Bisogna inoltre dire che nel Parco Nazionale Yasuní non arrivano i mezzi di comunicazione, pertanto le comunità indigene del luogo non hanno accesso all’informazione. Né i militari, né l’impresa né nessun delegato del governo si è mai preso il disturbo di informare la popolazione Waorani circa l’assenza di diritti e garanzie costituzionali. Il vecchio Nampay, più di 70 anni d’età, non parla il catigliano e non sa né leggere né scrivere, eppure i militari procedettero ad arrestarlo e incarcerarlo.
La maggioranza di coloro che furono detenuti durante lo stato d’emergenza, tra cui lo stesso Nampay, è stata poi denunciata per sabotaggio e terrorismo.

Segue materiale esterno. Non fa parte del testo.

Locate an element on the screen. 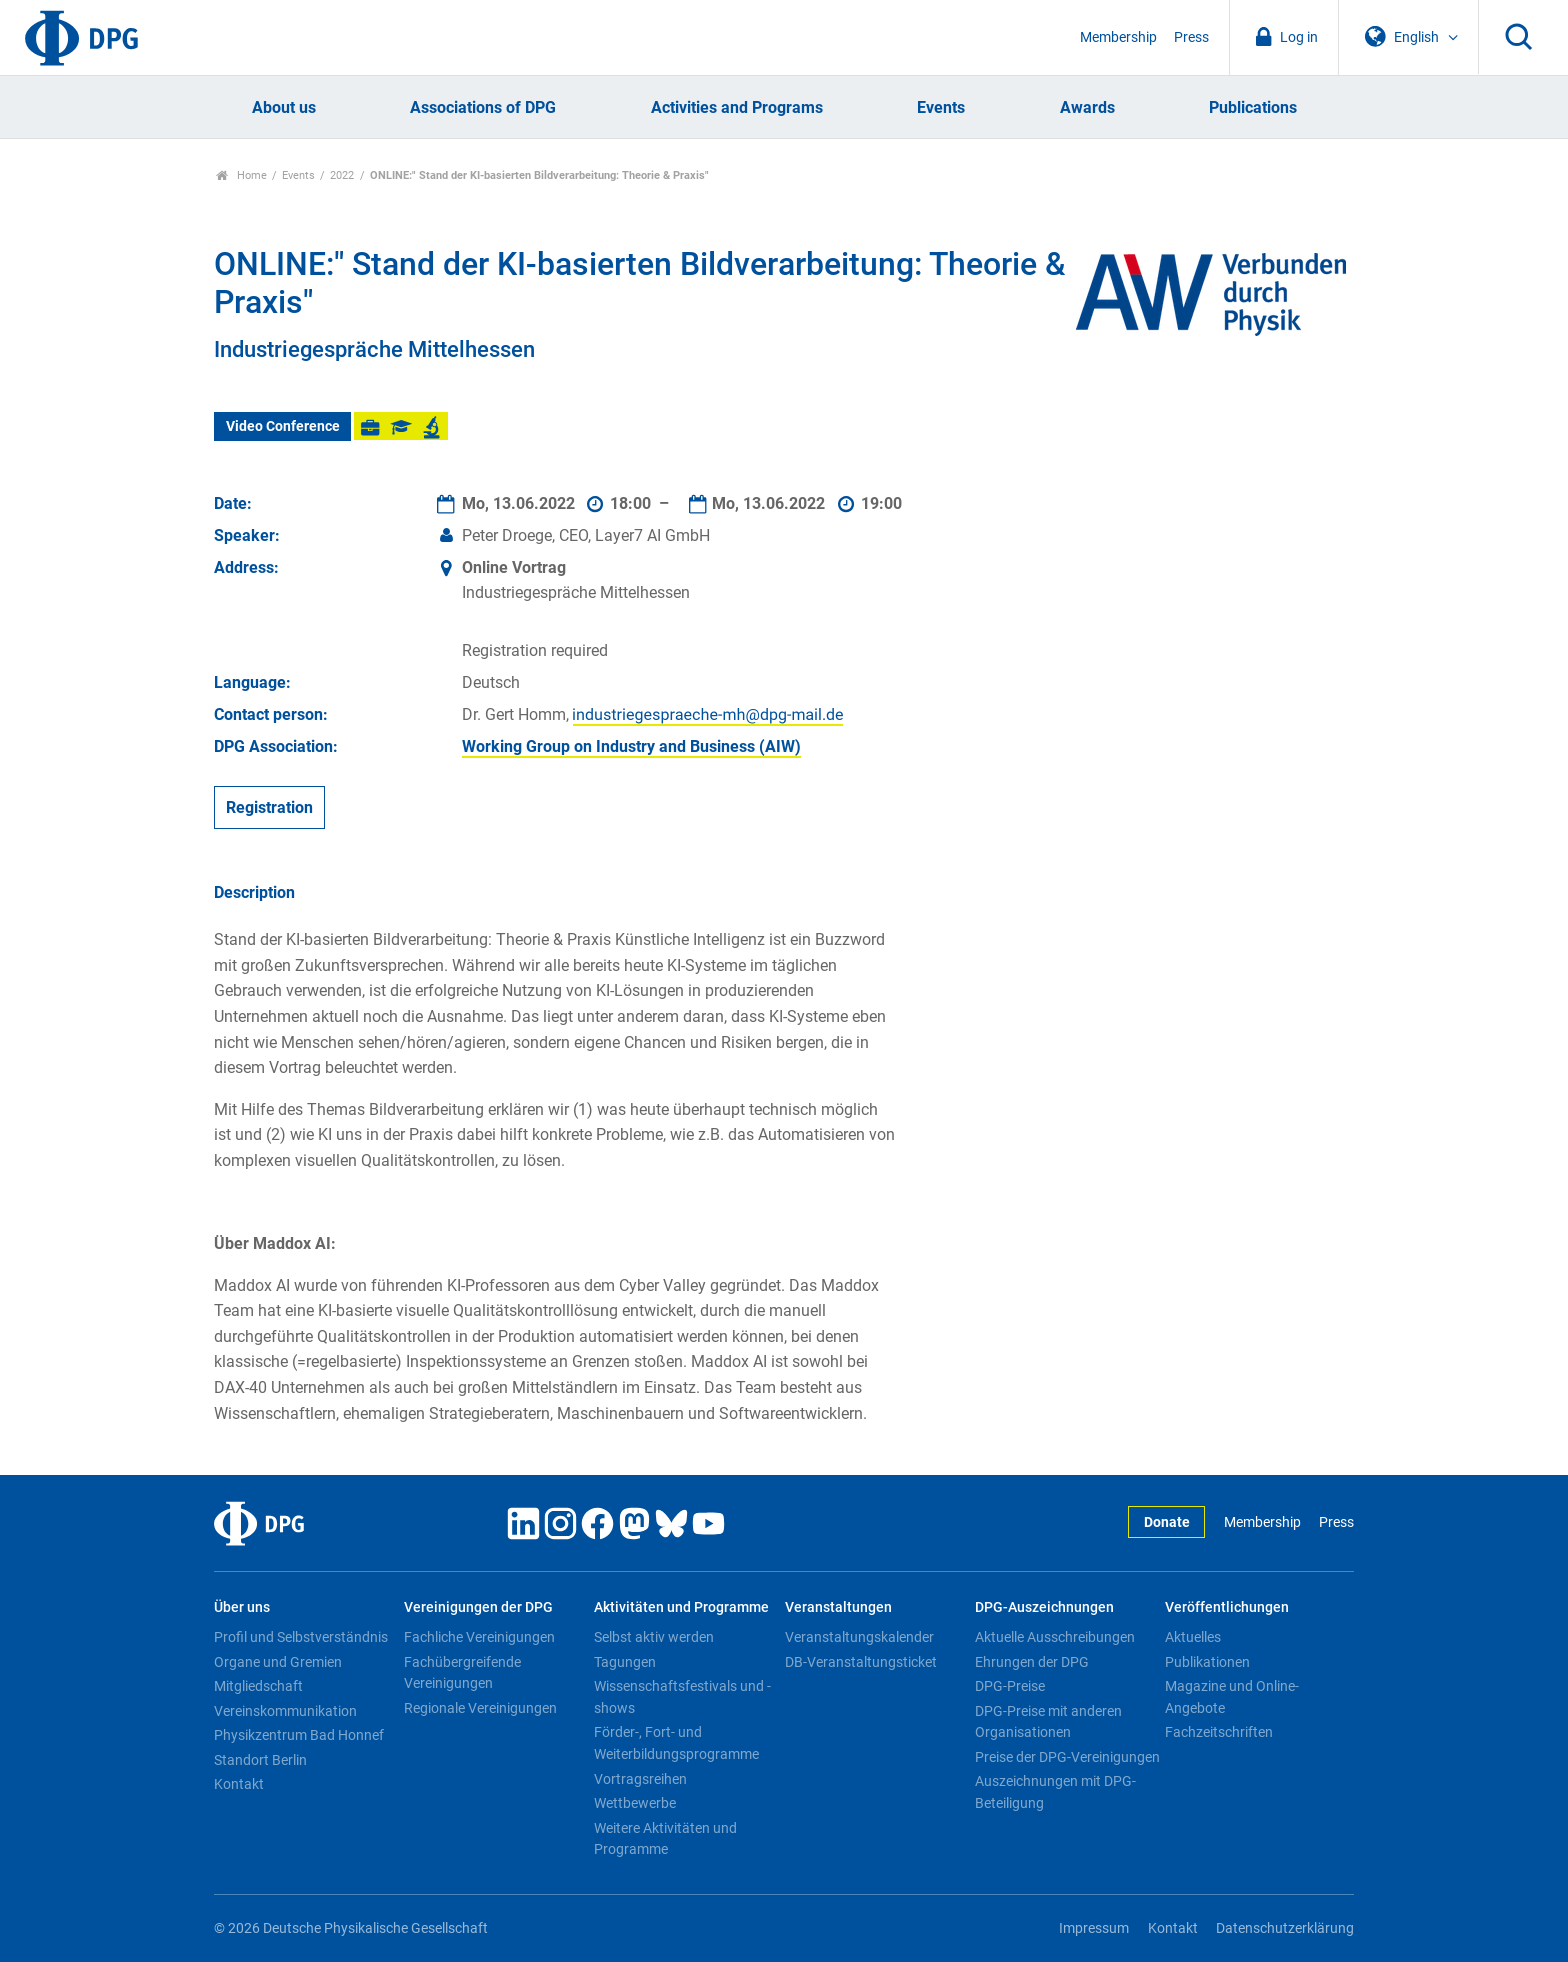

All’interno dei 200mila ettari controllati da Repsol, sono sotto processo altri 4 indigeni, Orengo Tocari, Araba Omeway, Bainca Apa e Bogui Coba, gli stessi che organizzarono uno sciopero nelle proprie comunità a sostegno di una causa in corso contro la Repsol.
All’alba dello scorso 8 dicembre, i dirigenti waorani che vivono all’interno del Blocco 16, ignorando lo stato d’emergenza vigente nello Stato di Orellana, organizzarono una manifestazione contro l’impresa, accusata di non aver pagato il lavoro svolto dagli indigeni negli ultimi anni. Arrivarono dunque i militari i quali, con lancio di lacrimogeni, sgomberarono gli indigeni che rimasero nascosti nella giungla fino a che i militari non si ritirarono. Successivamente vennero eseguiti i mandati d’arresto per terrorismo nei confronti dei quattro dirigenti indigeni.
Adesso che l’Ecuador sta attraversando un processo di revisione dei contratti petroliferi, è priorità controllare la condotta ambientale e la responsabilità sociale che Repsol YPF ha verso le comunità danneggiate dalle sue operazioni. La revisione della licenza ambientale delle operazioni nel Parco Nazionale Yasuní e nel territorio Waorani è urgente, anche perché la licenza di operazioni nel Blocco 16 fu approvata agli inizi degli anni ’90.